*** Opening Provided records ***

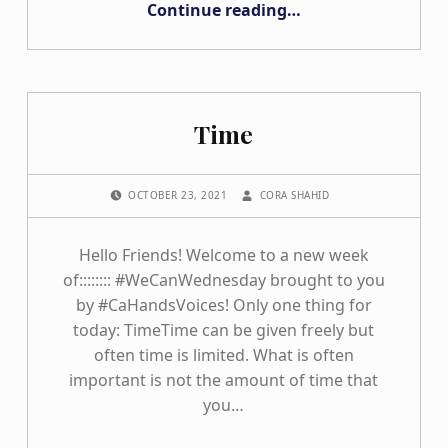
Continue reading
…
Time
POSTED ON:
WRITTEN BY:
OCTOBER 23, 2021
CORA SHAHID
Hello Friends! Welcome to a new week
of:::::::: #WeCanWednesday brought to you
by #CaHandsVoices! Only one thing for
today: TimeTime can be given freely but
often time is limited. What is often
important is not the amount of time that
you…
“Time”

*** Closing Provided records ***

Activity: Exact copies of all the entries are needed; output them without the pictures.

Solution to the exercise:
Continue reading
…
Time
POSTED ON:
WRITTEN BY:
OCTOBER 23, 2021
CORA SHAHID
Hello Friends! Welcome to a new week
of:::::::: #WeCanWednesday brought to you
by #CaHandsVoices! Only one thing for
today: TimeTime can be given freely but
often time is limited. What is often
important is not the amount of time that
you…
“Time”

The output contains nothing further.